Bruits de bottes et invectives diplomatiques : la guerre n’a jamais été aussi près d’éclater autour du Sahara occidental entre, d’une part, le Polisario et le Maroc et, d’autre part, ce dernier et la Mauritanie, accusée par Rabat de favoriser le mouvement indépendantiste sahraoui. Cela fait déjà plusieurs mois que, sous divers prétextes, Nouakchott est la cible de campagnes de presse à répétition dans les journaux du palais. Après une courte éclaircie, les rapports diplomatiques entre les deux pays sont devenus exécrables. La crise de Guergerat, cette région du nord de la Mauritanie que le Maroc veut mettre sous sa tutelle, au détriment à la fois de Nouakchott et du Polisario, n’a fait qu’aggraver les choses en rapprochant la Mauritanie des Sahraouis. Ils font cause commune pour interdire un nouveau fait accompli marocain.

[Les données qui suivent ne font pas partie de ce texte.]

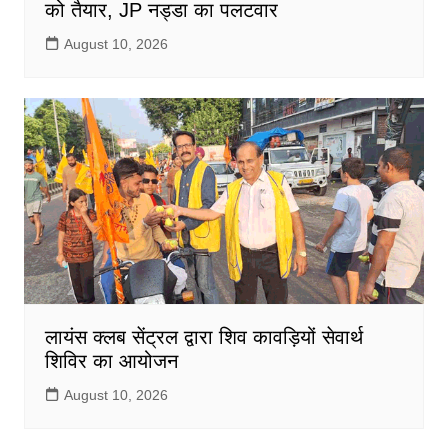
को तैयार, JP नड्डा का पलटवार
August 10, 2026
लायंस क्लब सेंट्रल द्वारा शिव कावड़ियों सेवार्थ
शिविर का आयोजन
August 10, 2026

La visite surprise dans ces confins du nouveau président de la République arabe sahraouie démocratique, Brahim Ghali, a démenti toute maîtrise militaire marocaine sur la région et provoqué la colère impuissante de Rabat. Dès les premiers mouvements de troupes marocaines, le Polisario avait dénoncé « l’escalade » chérifienne dans la région, récusé les prétextes invoqués et affirmé qu’il s’agissait d’un casus belli qui menaçait l’accord de cessez-le-feu de 1991 entre le Polisario et le Maroc. « Toute argumentation présentée par l’occupant marocain pour ces agissements demeure infondée et sera rejetée », a-t-il écrit au secrétaire général des Nations unies. Le Polisario estime en effet que les forces marocaines agissaient au-delà du « mur » de défense, une barrière de sable bâtie sur près de 2 500 kilomètres par Rabat dans le Sahara pour lutter contre le Polisario. Depuis, le mouvement sahraoui veut installer des postes de surveillance, ce qui est considéré par Rabat comme une manière de se donner les attributs d’un État souverain. Il se trouve que l’État sahraoui, proclamé en 1976 dans les territoires libérés en pleine guerre avec le Maroc, est reconnu par l’Union africaine. Elle vient de le rappeler avec fermeté à Rabat, à l’occasion du dépôt par ce dernier d’une demande d’adhésion à l’organisation panafricaine.
Le Maroc accuse la Mauritanie de « complicité » dans cette affaire et veut croire que l’Algérie en est le « commanditaire » principal. En fait, ce sont bien les obstructions répétées du Maroc à toute évolution diplomatique dans un dossier qui traîne depuis plus de 40 ans qui sont à l’origine de la tension.